### What you are asked to do
The lines you return should be those containing the string "Jetzt", taken from the data below.

-*-*-

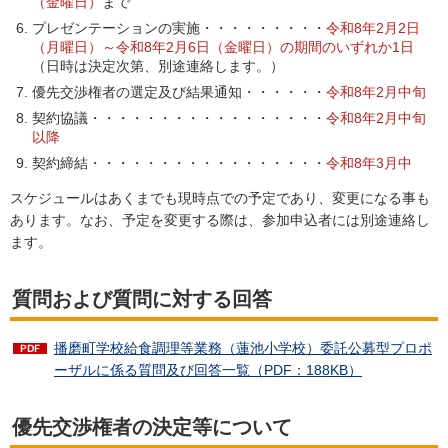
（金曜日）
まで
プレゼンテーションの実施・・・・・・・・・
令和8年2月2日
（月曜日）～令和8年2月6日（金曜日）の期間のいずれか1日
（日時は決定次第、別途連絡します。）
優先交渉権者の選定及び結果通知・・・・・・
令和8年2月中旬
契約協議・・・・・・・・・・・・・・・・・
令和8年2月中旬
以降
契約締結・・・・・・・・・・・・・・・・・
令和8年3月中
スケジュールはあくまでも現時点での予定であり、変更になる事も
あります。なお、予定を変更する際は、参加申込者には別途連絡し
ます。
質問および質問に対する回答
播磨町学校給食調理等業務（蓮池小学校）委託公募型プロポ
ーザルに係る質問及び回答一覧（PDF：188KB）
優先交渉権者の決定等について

-*-*-

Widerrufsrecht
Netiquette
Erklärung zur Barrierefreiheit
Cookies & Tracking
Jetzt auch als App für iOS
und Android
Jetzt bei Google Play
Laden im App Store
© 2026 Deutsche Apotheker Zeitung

-*-*-

### Exercise output
Jetzt auch als App für iOS
Jetzt bei Google Play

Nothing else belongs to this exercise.